Following on from this idea, the rise of aqua-ponics could be used in conjunction with fish farming to not only fuel the industry itself but further aid developing nations with food production. Aqua-ponics refers to any system that combines aquaculture (usually in aquarium-like structures) with hydroponics (cultivating plants in water). The water from an aquaculture system is fed to a hydroponic system where the by-products are broken down by nitrification bacteria into nitrates and nitrites, which are utilised by the plants as nutrients, and the water is then recirculated back to the aquaculture system.
Integrated aquaculture along these lines, both large and small scale, has a variety of benefits for farmers in addition to the production of fish for consumption or sale.
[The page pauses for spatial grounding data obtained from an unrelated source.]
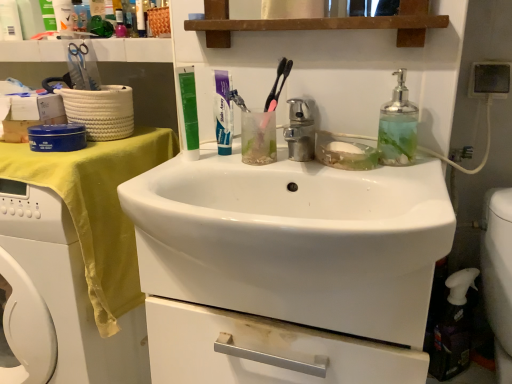 Question: Is white glossy toothpaste at center positioned before yellow fabric at left?

Choices:
 (A) no
 (B) yes

Answer: (A)

Question: Does white glossy toothpaste at center touch yellow fabric at left?

Choices:
 (A) no
 (B) yes

Answer: (A)

Question: Does white glossy toothpaste at center have a greater height compared to yellow fabric at left?

Choices:
 (A) yes
 (B) no

Answer: (B)

Question: From the image's perspective, is white glossy toothpaste at center above yellow fabric at left?

Choices:
 (A) yes
 (B) no

Answer: (A)

Question: From a real-world perspective, is white glossy toothpaste at center located beneath yellow fabric at left?

Choices:
 (A) yes
 (B) no

Answer: (B)

Question: Is point (432, 372) positioned closer to the camera than point (286, 127)?

Choices:
 (A) farther
 (B) closer

Answer: (A)

Question: In terms of height, does white plastic spray bottle at lower right look taller or shorter compared to polished chrome faucet at center?

Choices:
 (A) short
 (B) tall

Answer: (B)

Question: Is white plastic spray bottle at lower right bigger or smaller than polished chrome faucet at center?

Choices:
 (A) small
 (B) big

Answer: (B)

Question: Based on their positions, is white plastic spray bottle at lower right located to the left or right of polished chrome faucet at center?

Choices:
 (A) right
 (B) left

Answer: (A)

Question: Is point (121, 221) positioned closer to the camera than point (193, 155)?

Choices:
 (A) closer
 (B) farther

Answer: (B)

Question: From a real-world perspective, relative to green matte toothpaste tube at upper center, is yellow fabric at left vertically above or below?

Choices:
 (A) above
 (B) below

Answer: (B)

Question: Considering the positions of yellow fabric at left and green matte toothpaste tube at upper center in the image, is yellow fabric at left bigger or smaller than green matte toothpaste tube at upper center?

Choices:
 (A) small
 (B) big

Answer: (B)

Question: Considering their positions, is yellow fabric at left located in front of or behind green matte toothpaste tube at upper center?

Choices:
 (A) behind
 (B) front

Answer: (B)

Question: From the image's perspective, is white glossy sink at center located above or below green matte toothpaste tube at upper center?

Choices:
 (A) below
 (B) above

Answer: (A)

Question: Considering the positions of white glossy sink at center and green matte toothpaste tube at upper center in the image, is white glossy sink at center wider or thinner than green matte toothpaste tube at upper center?

Choices:
 (A) wide
 (B) thin

Answer: (A) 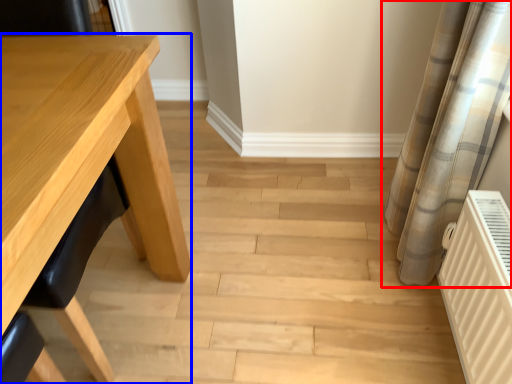 Question: Which point is closer to the camera, curtain (highlighted by a red box) or table (highlighted by a blue box)?

Choices:
 (A) curtain
 (B) table

Answer: (B) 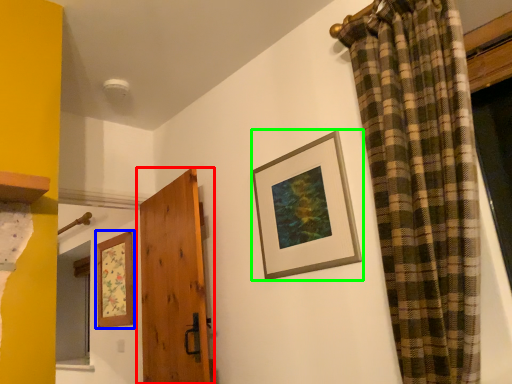 Question: Which object is positioned farthest from door (highlighted by a red box)? Select from picture frame (highlighted by a blue box) and picture frame (highlighted by a green box).

Choices:
 (A) picture frame
 (B) picture frame

Answer: (B)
In Asia, for example, rice farmers use certain species of fish to fight rice pests such as the golden snail. With rice-fish farming, they boost their rice yields and harvest the fish. Farmers in Zambia are introducing small ponds into their home gardens for irrigation and aquaculture. Mud from the bottom of fish ponds is also an organic mineral-rich fertiliser.
The comparisons between terrestrial farming and aquaculture are clear. Firstly the practice is necessary in order to feed the growing populations of the world. Unfortunately, due to the monopolisation of the industries the scale of them threatens the natural environment and could lead to large scale destruction. However, clearly if done on smaller scales the idea of integrated systems could be used to revolutionise the ways in which developing nations feed their people.
The sustainability of the industry is questionable, due to the large scale that is needed. The truth is we need to ask ourselves if these industries are necessary. As affluent ‘developed’ nations, must we feast on intensively farmed animals? As we continue to consider our environmental foot print it seems unnecessary to sacrifice natural habitats for the sake of our plates. We could not only thrive as individuals on a plant-based diet, but we could also feed the world whilst halting the destruction of our planets natural lands. Whilst aquaculture may alleviate pressure on our natural stocks, and brings with it further problems, is it really the future of our diets?